C’est qu’il faut compter aussi avec les enfants, très nombreux sur l’île. Celle-ci constitue un cadre propice à leurs jeux : dès les beaux jours, ils envahissent l’avenue de la Gaule où l’absence de circulation routière leur assure une totale sécurité. Ils ont donc la chance de vivre à deux pas d’une ville, Carrières-sous-Poissy, et en plein cœur d’un écrin de verdure. Le contact direct avec une nature préservée, et une faune et une flore intactes, est le garant de leur épanouissement. On imagine sans peine les conséquences de la construction d’un viaduc routier à cent mètres de leur maison : les émanations importantes de dioxyde d’azote et de benzène menaceraient grandement leur santé tout en détruisant définitivement leur rapport à l’écosystème. Pas sûr que ce soit l’horizon dont ils rêvent.

On aura compris que la convivialité n’est pas un vain mot sur l’île de la Dérivation : si les résidents ont choisi d’y vivre, c’est aussi pour prendre le temps de se rencontrer, d’échanger et de faire plus ample connaissance. Tous partagent la conviction qu’une vie saine se paie au prix d’un relatif inconfort. Certes, il faut marcher quelques centaines de mètres pour prendre sa voiture et faire quelques détours pour accéder aux grandes zones commerciales, mais ces « sacrifices » sont dérisoires en regard du bien-être qui en résulte, pour l’île de la Dérivation comme pour les communes environnantes.

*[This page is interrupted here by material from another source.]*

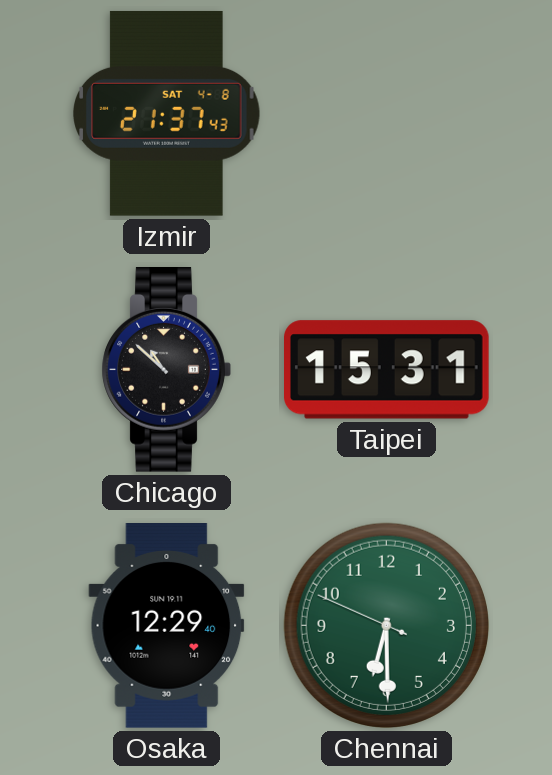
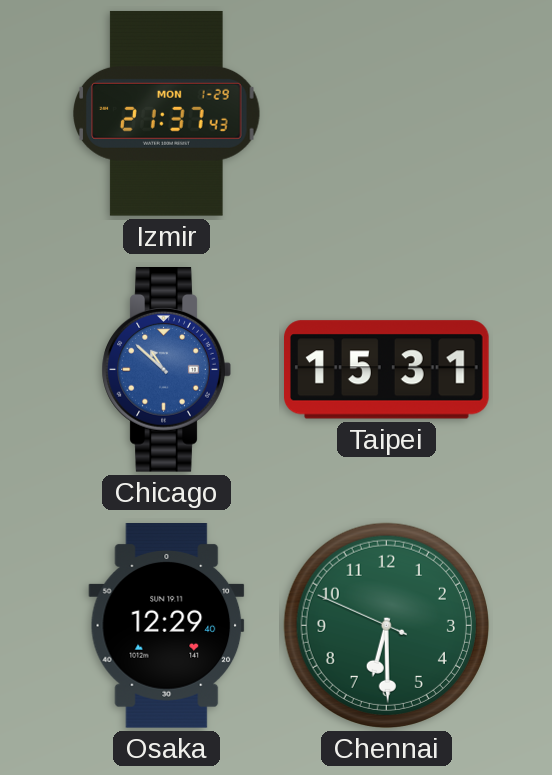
Izmir date: SAT 4-8 -> MON 1-29
Chicago dial: black -> blue
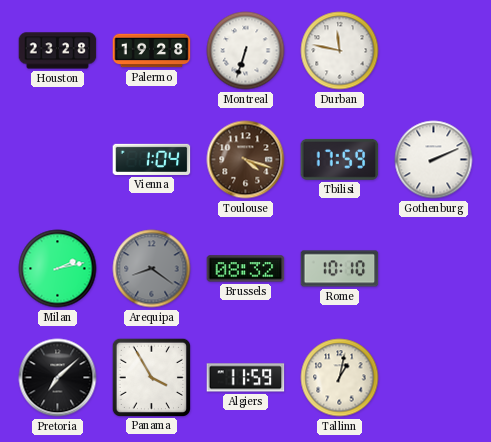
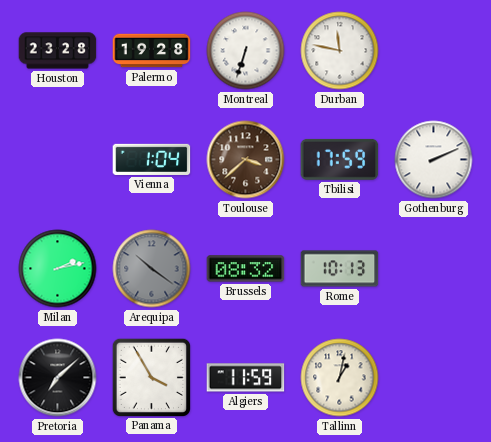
Toulouse: 4:18 -> 3:38
Arequipa: 8:21 -> 10:21
Rome: 10:10 -> 10:13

C’est ce dont peuvent témoigner les nombreux visiteurs d’un jour, qui sont toujours accueillis avec sourire et considération. La vie sociale sur l’île est bien plus riche que dans une agglomération ordinaire où trafic, vacarme et pollutions en tous genres poussent les gens à se claquemurer chez eux. L’entraide est de mise, et des fêtes sont organisées régulièrement où habitants et visiteurs sont conviés à se réunir autour d’un plat et d’une bonne bouteille. Nul doute que de telles manifestations de convivialité seraient impossibles dans la proximité immédiate de grandes voies de communication.

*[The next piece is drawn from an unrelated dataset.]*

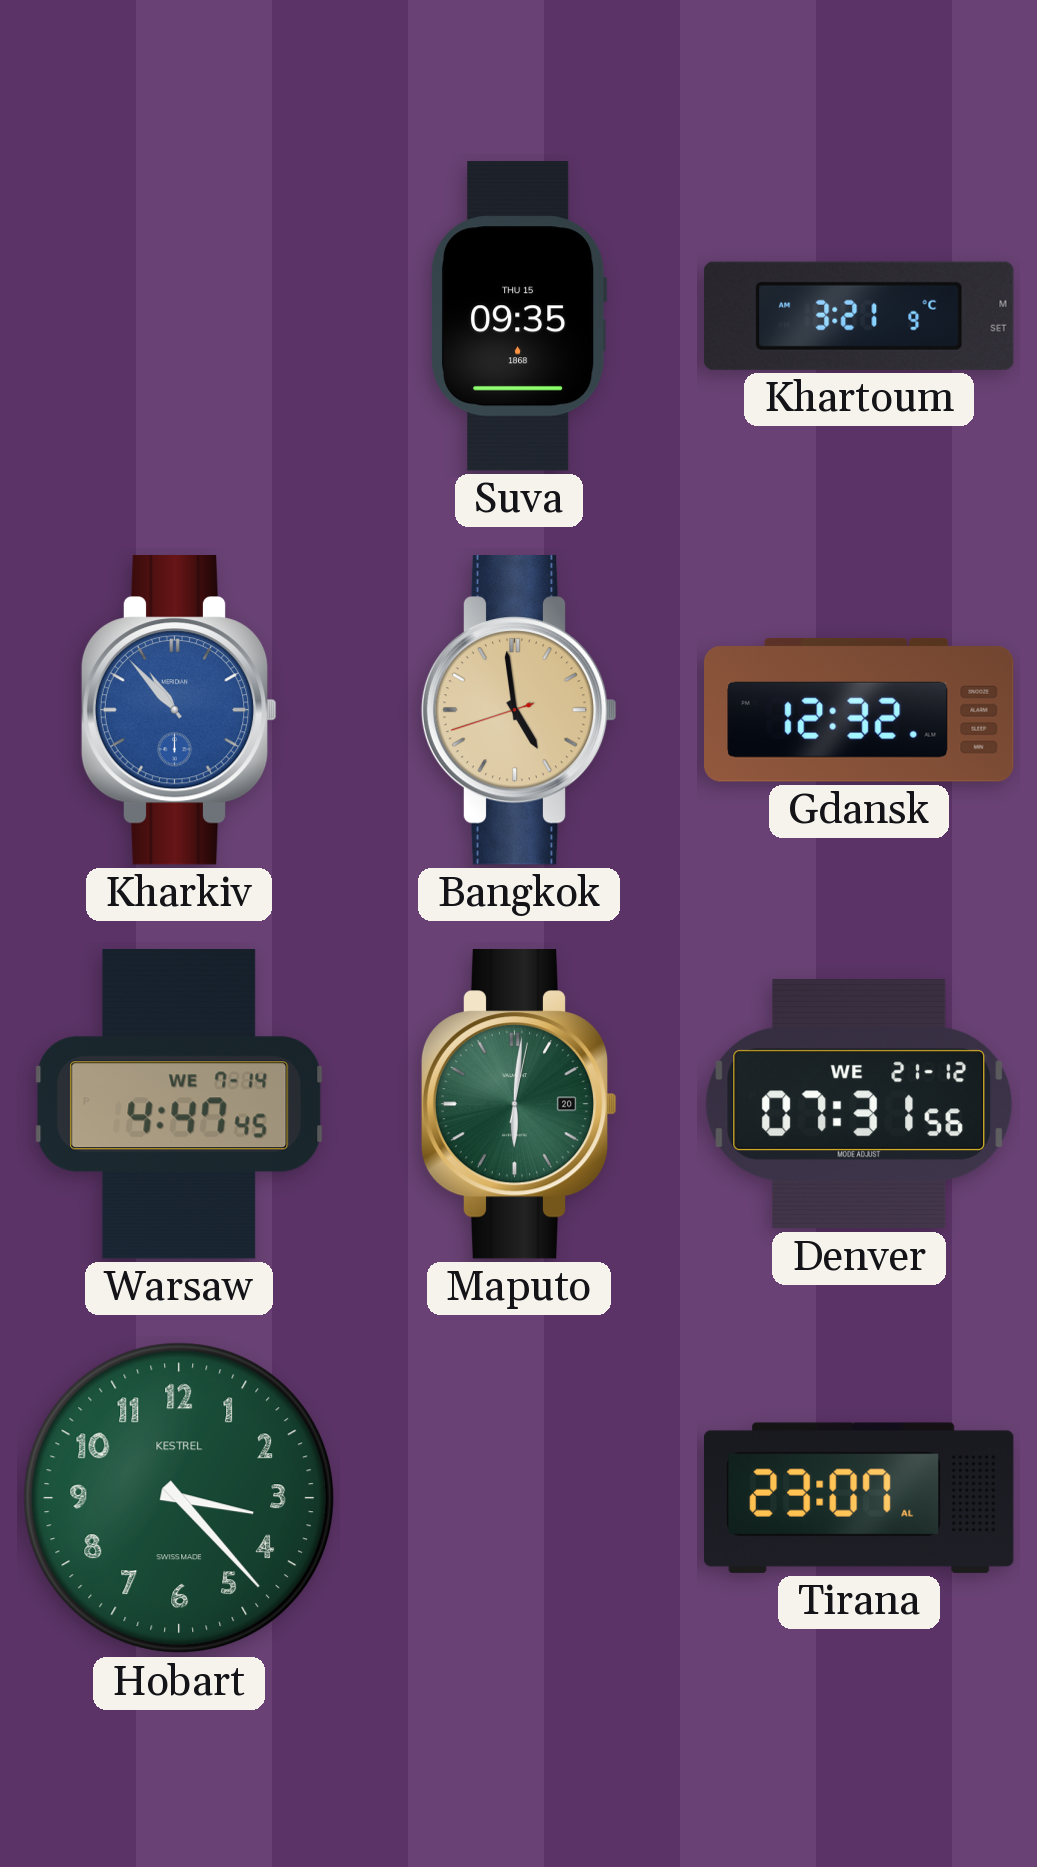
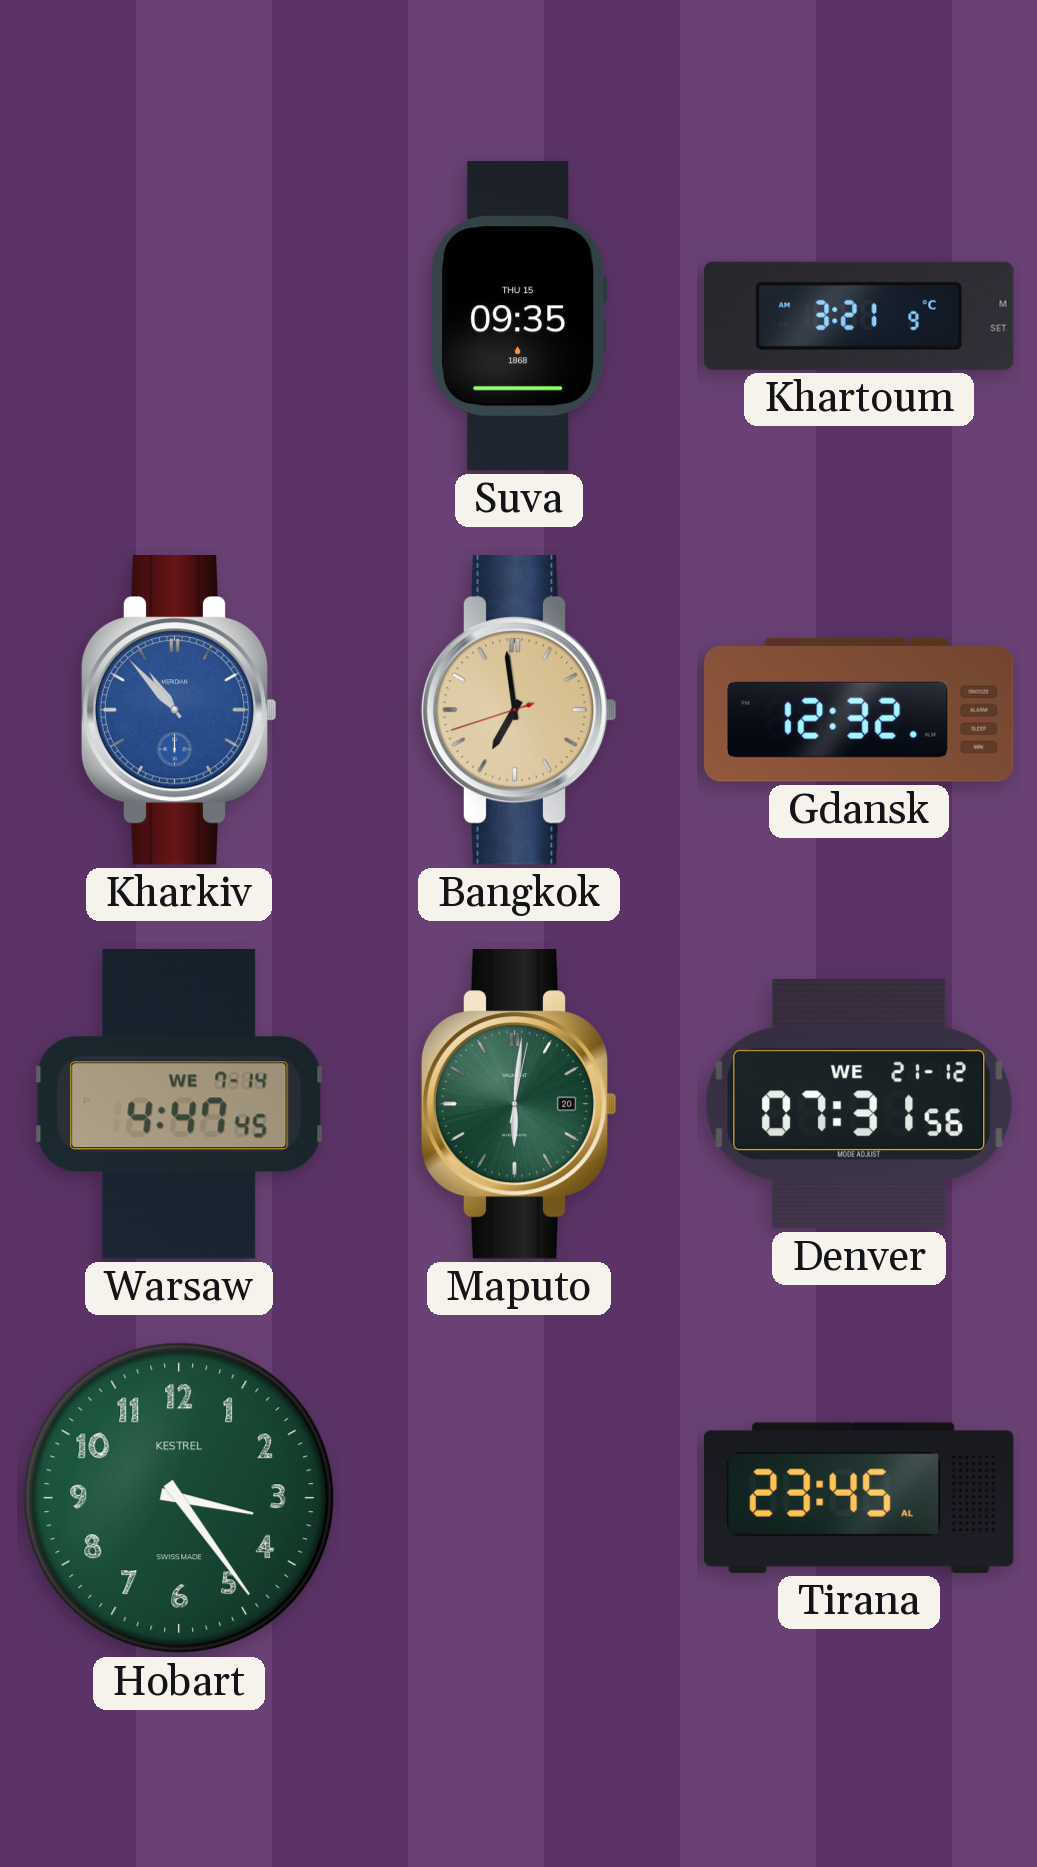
Bangkok: 4:58 -> 6:58
Hobart: 3:23 -> 3:24
Tirana: 23:07 -> 23:45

C’est en effet l’autre caractéristique marquante de l’île de la Dérivation : sa mixité sociale. Toutes les populations s’y côtoient, jeunes et seniors, actifs et retraités, artisans et professions libérales, anciens habitants de l’île et nouveaux venus. C’est le cadre idéal pour créer des réseaux de solidarité et de partage. On peut y croiser un ébéniste, des assistantes maternelles, un directeur marketing ou un architecte. L’écrivain sympathise avec le webmaster, le technicien de théâtre avec l’agent du service public. Ce n’est évidemment pas un hasard si tous vivent en bonne entente : chacun a le loisir d’apporter à l’autre son expérience et, parfois, son expertise. Que deviendrait cette mini-société avec quatre voies de circulation au-dessus de sa tête ? Inutile d’être visionnaire pour pressentir son remplacement par une population homogène, résignée à l’inconfort de la prolifération routière et uniquement soucieuse de se prémunir de l’agression sonore permanente. Que deviendra cet apiculteur qui fabrique son propre miel ? Ce retraité qui entretient son potager ? Cette artiste-peintre dont l’inspiration se nourrit du calme et de la douceur avoisinante ? Broyés par la logique rectiligne de la voiture ?

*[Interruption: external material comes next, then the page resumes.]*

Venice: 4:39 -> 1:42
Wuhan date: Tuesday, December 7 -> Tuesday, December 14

L’île de la Dérivation réussit le tour de force d’offrir un cadre de vie humain, ancré dans la modernité et respectueux de l’environnement, préservé mais ouvert sur le monde. A dix minutes de la gare RER la plus proche, c’est une illustration de ce que sera le monde de demain, soucieux d’un développement raisonné. Et c’est cet avenir qui menace d’être définitivement compromis par l’édification d’un viaduc routier.

Qu’on ne s’y trompe pas : à travers l’exemple de l’île de la Dérivation, ce n’est pas seulement un mode de vie, mais bien un modèle de société qui est en jeu.